Hoshino levantó los ojos del plano, miró hacia donde le señalaba Nakata. Una cerca alta, un portal de estilo antiguo, un gran letrero de madera que colgaba a un lado del portal. La puerta negra estaba firmemente cerrada.
—Biblioteca Conmemorativa Kômura… —leyó el joven—. ¡Qué raro! Una biblioteca en un lugar tan tranquilo, tan apartado como éste. Nadie diría que es una biblioteca. Parece una mansión.
—¿Biblioteca Conmemorativa Kômura?
—Sí. La biblioteca debieron de fundarla en conmemoración de ese tal Kômura. Claro que yo no tengo la menor idea de quién coño era ese tío.
—Señor Hoshino.
—¿Qué? —respondió Hoshino mirando todavía el mapa.
—Es aquí.
—¿Aquí? ¿El qué?
—El lugar que Nakata ha estado buscando hasta ahora.

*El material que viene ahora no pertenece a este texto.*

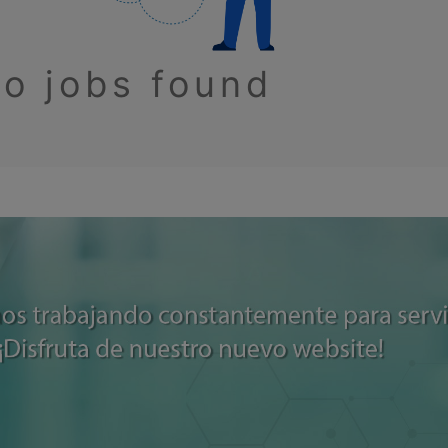
o jobs found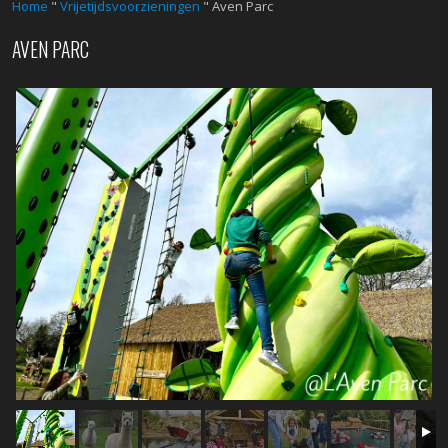
Home
"
Vrijetijdsvoorzieningen
"
Aven Parc
AVEN PARC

Hoshino apartó la vista del mapa y miró a Nakata a los ojos. Luego, frunciendo las cejas, dirigió la mirada hacia el portal de la biblioteca. Volvió a leer el cartel despacio. Sacó un Marlboro del paquete, se lo puso entre los labios, le prendió fuego con el encendedor de plástico. Inhaló despacio una bocanada de humo, lo expulsó a través de la ventanilla abierta.
—¿De verdad?
—Sí. Sin ninguna duda.
—El azar es algo pavoroso, ¿no crees?
—Tiene usted toda la razón —asintió Nakata.

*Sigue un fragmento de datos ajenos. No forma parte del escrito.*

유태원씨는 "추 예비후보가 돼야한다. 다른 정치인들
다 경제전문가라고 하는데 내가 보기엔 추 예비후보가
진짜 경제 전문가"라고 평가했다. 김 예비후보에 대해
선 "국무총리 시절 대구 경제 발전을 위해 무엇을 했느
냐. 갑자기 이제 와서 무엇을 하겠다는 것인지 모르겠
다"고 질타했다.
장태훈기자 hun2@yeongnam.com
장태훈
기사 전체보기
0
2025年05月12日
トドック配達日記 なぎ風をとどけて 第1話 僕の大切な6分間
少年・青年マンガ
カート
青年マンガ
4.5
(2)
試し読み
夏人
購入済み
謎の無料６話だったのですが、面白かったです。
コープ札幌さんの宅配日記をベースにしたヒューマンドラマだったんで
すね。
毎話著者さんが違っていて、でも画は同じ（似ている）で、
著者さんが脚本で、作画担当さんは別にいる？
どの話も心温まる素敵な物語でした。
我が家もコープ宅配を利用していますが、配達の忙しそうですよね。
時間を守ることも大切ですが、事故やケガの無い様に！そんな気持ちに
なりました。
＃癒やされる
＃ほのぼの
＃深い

Mi segundo día en la montaña transcurre, como siempre, de una manera lenta y continua. El tiempo es casi lo único que diferencia un día del día anterior. Si la meteorología fuera la misma, perdería en un instante la noción del paso del tiempo. Dejaría de poder distinguir el día de hoy del de ayer, el día de hoy del de mañana. El tiempo parecería un barco que, una vez perdida el ancla, vaga a la deriva por la extensa superficie del mar.
Cuento los días. Estamos a martes. Hoy, la señora Saeki —si hay algún visitante, por supuesto— efectuará la pequeña visita guiada por el interior de la biblioteca, igual que siempre. Como el día que crucé por primera vez el portal de la Biblioteca Conmemorativa Kômura. Ella sube las escaleras sobre sus finos tacones. El eco de sus pasos resuena por el interior de la biblioteca. Las medias brillantes, la blusa inmaculada, el pequeño par de perlas en sus orejas, la Montblanc sobre el escritorio. Su sonrisa plácida (aunque proyecte la larga sombra de la resignación). Todo eso queda muy lejos ahora. Nada me parece siquiera real.
En el sofá de la cabaña, aspirando el olor de la tela descolorida, pienso de nuevo en nosotros dos, en la señora Saeki y en mí haciendo el amor. Resigo mis recuerdos, uno tras otro, voy evocando aquellas imágenes. Ella se desnuda despacio. Luego se mete en la cama. Ni que decir tiene que mi pene empieza a ponerse de nuevo en erección. Duro como una roca. Pero ya no me duele como ayer. El enrojecimiento del glande también ha desaparecido.